**Task item**
Write each entry out again exactly, with nothing omitted.

>>>>>

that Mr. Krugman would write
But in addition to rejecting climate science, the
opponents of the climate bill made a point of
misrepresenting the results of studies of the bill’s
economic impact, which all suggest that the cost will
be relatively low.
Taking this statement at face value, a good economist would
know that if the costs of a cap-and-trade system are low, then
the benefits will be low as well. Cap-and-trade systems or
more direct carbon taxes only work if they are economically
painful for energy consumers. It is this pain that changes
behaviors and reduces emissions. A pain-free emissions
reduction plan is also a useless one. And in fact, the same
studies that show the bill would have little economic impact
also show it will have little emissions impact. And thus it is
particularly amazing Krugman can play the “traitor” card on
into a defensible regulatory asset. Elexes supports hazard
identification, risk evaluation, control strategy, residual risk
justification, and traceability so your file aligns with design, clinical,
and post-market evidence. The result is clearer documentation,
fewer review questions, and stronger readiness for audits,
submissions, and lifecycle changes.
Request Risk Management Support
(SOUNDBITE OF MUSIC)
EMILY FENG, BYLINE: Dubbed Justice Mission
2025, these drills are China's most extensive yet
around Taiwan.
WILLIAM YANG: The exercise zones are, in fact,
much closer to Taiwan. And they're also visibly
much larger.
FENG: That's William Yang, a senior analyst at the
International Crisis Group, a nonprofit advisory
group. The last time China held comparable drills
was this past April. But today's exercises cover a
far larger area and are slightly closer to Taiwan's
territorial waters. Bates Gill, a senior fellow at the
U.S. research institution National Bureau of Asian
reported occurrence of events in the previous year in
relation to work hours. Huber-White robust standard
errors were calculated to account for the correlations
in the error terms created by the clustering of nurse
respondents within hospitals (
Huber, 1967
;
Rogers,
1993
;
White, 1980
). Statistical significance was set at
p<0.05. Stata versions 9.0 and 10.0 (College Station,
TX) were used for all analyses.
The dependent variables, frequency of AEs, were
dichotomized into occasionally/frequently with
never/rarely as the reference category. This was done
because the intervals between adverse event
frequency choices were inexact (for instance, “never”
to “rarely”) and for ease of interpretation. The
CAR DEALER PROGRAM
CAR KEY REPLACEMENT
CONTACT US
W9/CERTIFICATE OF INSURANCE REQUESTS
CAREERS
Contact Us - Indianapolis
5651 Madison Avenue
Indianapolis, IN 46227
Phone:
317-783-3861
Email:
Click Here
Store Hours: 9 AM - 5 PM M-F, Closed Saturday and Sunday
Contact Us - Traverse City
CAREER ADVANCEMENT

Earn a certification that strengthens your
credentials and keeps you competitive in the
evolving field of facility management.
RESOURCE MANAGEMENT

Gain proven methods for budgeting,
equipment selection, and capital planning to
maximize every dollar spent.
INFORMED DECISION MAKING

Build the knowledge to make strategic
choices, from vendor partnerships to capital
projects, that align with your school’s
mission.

<<<<<

**Answer area**
that Mr. Krugman would write
But in addition to rejecting climate science, the
opponents of the climate bill made a point of
misrepresenting the results of studies of the bill’s
economic impact, which all suggest that the cost will
be relatively low.
Taking this statement at face value, a good economist would
know that if the costs of a cap-and-trade system are low, then
the benefits will be low as well. Cap-and-trade systems or
more direct carbon taxes only work if they are economically
painful for energy consumers. It is this pain that changes
behaviors and reduces emissions. A pain-free emissions
reduction plan is also a useless one. And in fact, the same
studies that show the bill would have little economic impact
also show it will have little emissions impact. And thus it is
particularly amazing Krugman can play the “traitor” card on
into a defensible regulatory asset. Elexes supports hazard
identification, risk evaluation, control strategy, residual risk
justification, and traceability so your file aligns with design, clinical,
and post-market evidence. The result is clearer documentation,
fewer review questions, and stronger readiness for audits,
submissions, and lifecycle changes.
Request Risk Management Support
(SOUNDBITE OF MUSIC)
EMILY FENG, BYLINE: Dubbed Justice Mission
2025, these drills are China's most extensive yet
around Taiwan.
WILLIAM YANG: The exercise zones are, in fact,
much closer to Taiwan. And they're also visibly
much larger.
FENG: That's William Yang, a senior analyst at the
International Crisis Group, a nonprofit advisory
group. The last time China held comparable drills
was this past April. But today's exercises cover a
far larger area and are slightly closer to Taiwan's
territorial waters. Bates Gill, a senior fellow at the
U.S. research institution National Bureau of Asian
reported occurrence of events in the previous year in
relation to work hours. Huber-White robust standard
errors were calculated to account for the correlations
in the error terms created by the clustering of nurse
respondents within hospitals (
Huber, 1967
;
Rogers,
1993
;
White, 1980
). Statistical significance was set at
p<0.05. Stata versions 9.0 and 10.0 (College Station,
TX) were used for all analyses.
The dependent variables, frequency of AEs, were
dichotomized into occasionally/frequently with
never/rarely as the reference category. This was done
because the intervals between adverse event
frequency choices were inexact (for instance, “never”
to “rarely”) and for ease of interpretation. The
CAR DEALER PROGRAM
CAR KEY REPLACEMENT
CONTACT US
W9/CERTIFICATE OF INSURANCE REQUESTS
CAREERS
Contact Us - Indianapolis
5651 Madison Avenue
Indianapolis, IN 46227
Phone:
317-783-3861
Email:
Click Here
Store Hours: 9 AM - 5 PM M-F, Closed Saturday and Sunday
Contact Us - Traverse City
CAREER ADVANCEMENT

Earn a certification that strengthens your
credentials and keeps you competitive in the
evolving field of facility management.
RESOURCE MANAGEMENT

Gain proven methods for budgeting,
equipment selection, and capital planning to
maximize every dollar spent.
INFORMED DECISION MAKING

Build the knowledge to make strategic
choices, from vendor partnerships to capital
projects, that align with your school’s
mission.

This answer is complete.